Set up Technitium DNS Server and Issue SSL Certificate with acme.sh

I've recently started working with Technitium DNS Server again, and realized that my previous documentation was a bit lacking, so here's an updated guide.

Install acme.sh

curl https://get.acme.sh | sh -s email=youreMailAddress

Set environment variables

export CF_Token="your_API_token"  
export CF_Zone_ID="your_zone_ID"  
export CF_Account_ID="your_account_ID"

• You can create your Cloudflare API token under 👤 (top right) → Profile → API Tokens
• Zone ID and Account ID can be found at the bottom right of your Cloudflare domain dashboard

Issue the certificate

acme.sh --issue --dns dns_cf -d dns.235421.xyz

Replace the domain after -d with your own.

Install the certificate

acme.sh --install-cert -d dns.235421.xyz \
--key-file /root/certs/key.pem \
--fullchain-file /root/certs/cert.pem \
--reloadcmd "cd /root/certs && openssl pkcs12 -export -out 'dns.pfx' -inkey 'key.pem' -in 'cert.pem' -password pass:1021"

• reloadcmd is a shell command that runs after certificate issuance and during automatic renewal.
• This command converts the .pem key and cert into a .pfx file using a password (in this case, 1021). This avoids interactive prompts during automation.

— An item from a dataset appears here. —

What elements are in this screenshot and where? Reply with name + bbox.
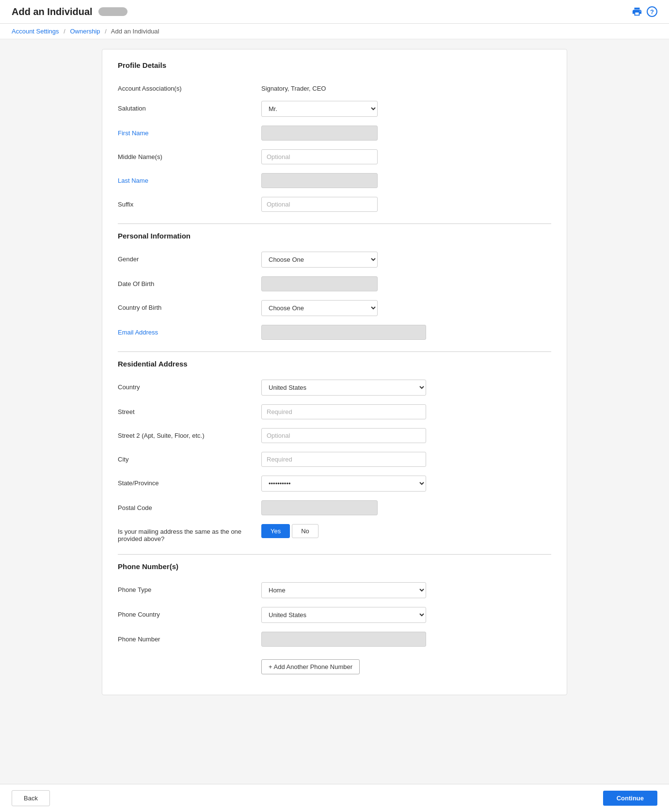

Install Technitium DNS Server

1. Visit Technitium DNS Server official site to get the install script. Docker and Windows versions are available.
2. After installation, visit http://your-public-ip:5380. Set the admin password (default user: admin).
3. Go to Settings → Optional Protocols to enable DNS over HTTPS (DoH).
   • Set TLS Certificate File Path to the .pfx path
   • Set TLS Certificate Password to your password (e.g. 1021)
   
4. Once setup is complete, test by visiting https://yourdomain.com/dns-query. It should show a success page like this:

---

Previously, I used DNS over HTTP with Nginx reverse proxy to achieve DoH. Now, DoH is directly supported by Technitium, eliminating the need for Nginx. The only extra step is converting the certificate format, which is much simpler overall.

---

My Configuration Tips

• Enable Allow Recursion under Settings → Recursion
• Increase Cache Maximum Entries under Settings → Cache (default is only 10,000)
• Enable EDNS Client Subnet (ECS) under Settings → General
• Enable Use Local Time under Settings → Logging
• Install Query Logs (SQLite) from Apps → App Store for DNS query logging

Optional Settings

• Enable Prefer IPv6 under Settings → General
• Enable HTTPS for the web admin UI under Settings → Web Service (port 53443 by default)
• Enable blocking in Settings → Blocking. Use standard AdGuard Home rule lists. Whitelist entries must start with !.
• Configure upstream Forwarders under Settings → Proxy & Forwarders
• Extend session time under Administrator → My Profile → Session Timeout. Set to 86400 seconds for 24h login persistence.